File photo shows South Sudanese President Salva Kiir (R) and former South Sudanese first Vice-President Riek Machar (L) in Juba, capital of South Sudan, on April 26, 2016. Riek Machar was then sworn in as the country's first vice president. (Xinhua/Denis Elamu)
JUBA, Dec. 25 (Xinhua) -- A cease-fire between government and several rebel groups in war-torn South Sudan went into effect on Sunday, aiming to revive a stalled 2015 peace deal and end four years of civil war.
The South Sudanese government and numerous opposition factions on Thursday signed a cessation of hostilities agreement in Addis Ababa, Ethiopia and it began on Dec. 24.
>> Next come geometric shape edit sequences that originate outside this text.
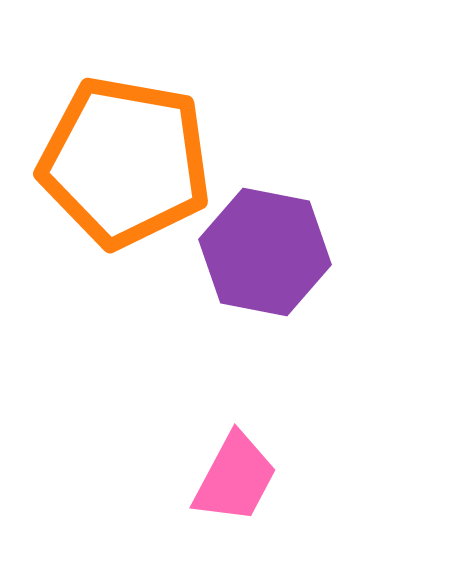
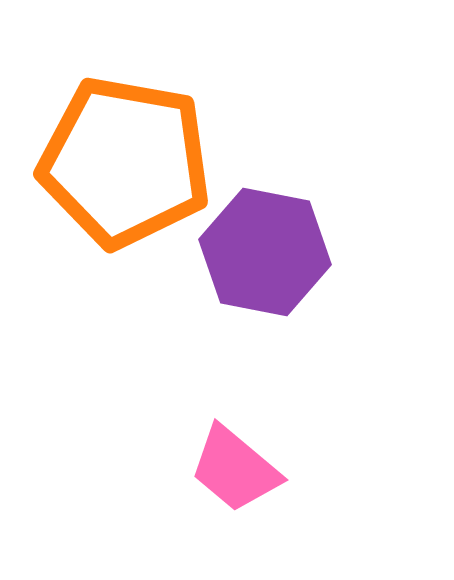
pink trapezoid: moved 9 px up; rotated 102 degrees clockwise
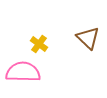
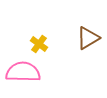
brown triangle: rotated 45 degrees clockwise
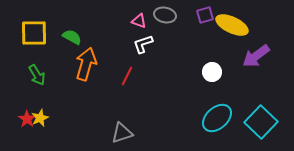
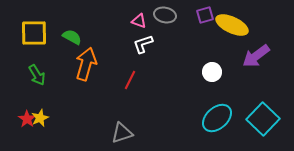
red line: moved 3 px right, 4 px down
cyan square: moved 2 px right, 3 px up
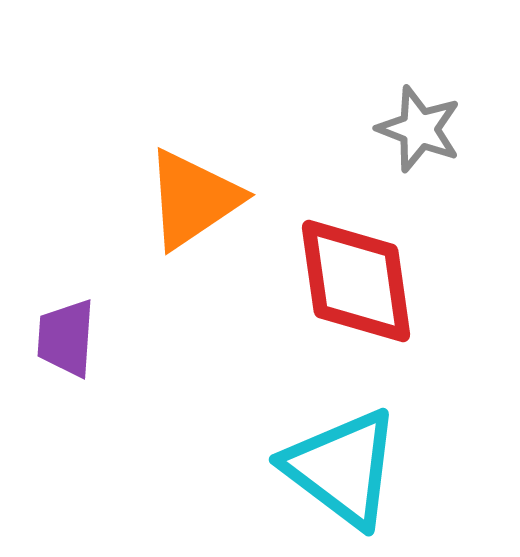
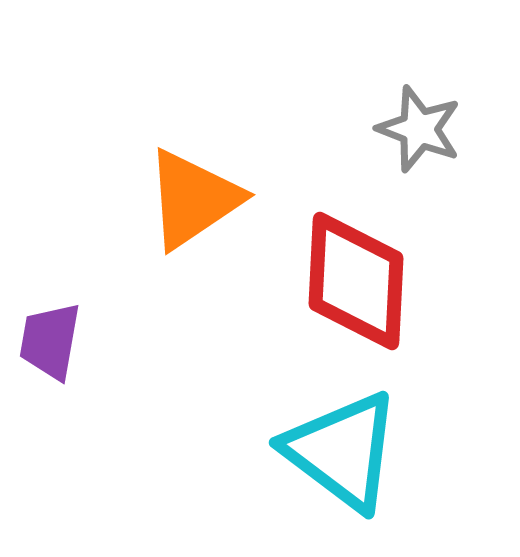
red diamond: rotated 11 degrees clockwise
purple trapezoid: moved 16 px left, 3 px down; rotated 6 degrees clockwise
cyan triangle: moved 17 px up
The cease-fire agreement brokered by the Intergovernmental Authority on Development (IGAD), an east Africa regional bloc, asked the warring parties to stop military operations, demands that forces remain in their bases and further called for release of political detainees.
South Sudanese President Salva Kiir on Saturday directed the leadership of the army to comply with the agreement.
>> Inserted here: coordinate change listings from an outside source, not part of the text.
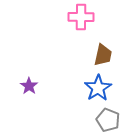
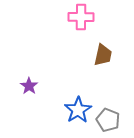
blue star: moved 20 px left, 22 px down
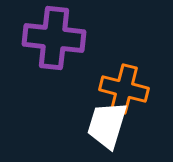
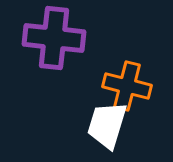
orange cross: moved 3 px right, 3 px up
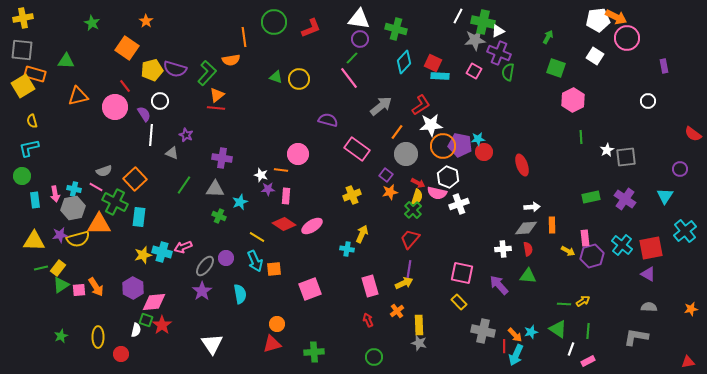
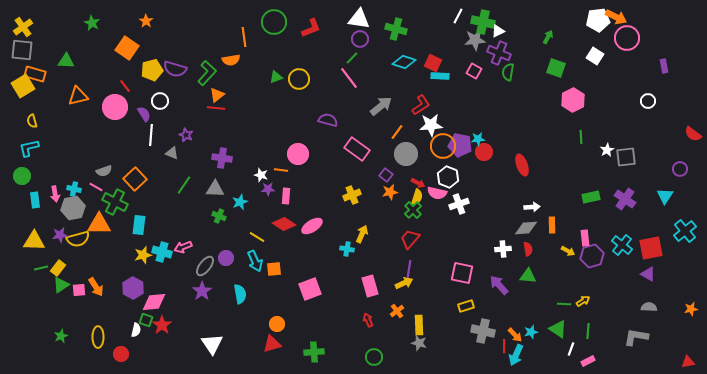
yellow cross at (23, 18): moved 9 px down; rotated 24 degrees counterclockwise
cyan diamond at (404, 62): rotated 65 degrees clockwise
green triangle at (276, 77): rotated 40 degrees counterclockwise
cyan rectangle at (139, 217): moved 8 px down
yellow rectangle at (459, 302): moved 7 px right, 4 px down; rotated 63 degrees counterclockwise
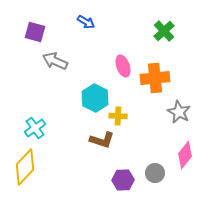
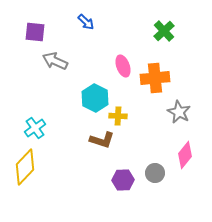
blue arrow: rotated 12 degrees clockwise
purple square: rotated 10 degrees counterclockwise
Riek Machar, leader of the main rebel group, Sudan People's Liberation Army-in Opposition (SPLA-IO) on Friday ordered his forces to remain in their bases and cease confrontations.
It remains unclear whether the rival factions would this time respect the latest cessation of hostilities agreement as they previously violated several others.
The United Nations Mission in South Sudan (UNMISS) on Friday called on all parties to respect the pact and work collectively to ensure durable peace in the east African nation.
"The Agreement on Cessation of Hostilities, Protection of Civilians and Humanitarian Access is an important first step in the revitalization of the peace process," UNMISS said in a statement.
"UNMISS is committed to supporting the peace process in line with its mandate through advancing reconciliation efforts, strengthening conflict resolution mechanisms, building national cohesion and engaging in regional and international peace initiatives," it added.
IGAD and the international community are betting on the High-Level Revitalization Forum convened in Addis Ababa as the last push to end the devastating conflict in the world's youngest nation.
South Sudan has been embroiled in four years of conflict that has taken a devastating toll on the people, and creating one of the fastest growing refugee crisis in the world.
A peace deal signed in August 2015 between the rival leaders under UN pressure led to the establishment of a transitional unity government in April, but was shattered by renewed fighting in July 2016.
The UN estimates that about 4 million people have been displaced internally and externally.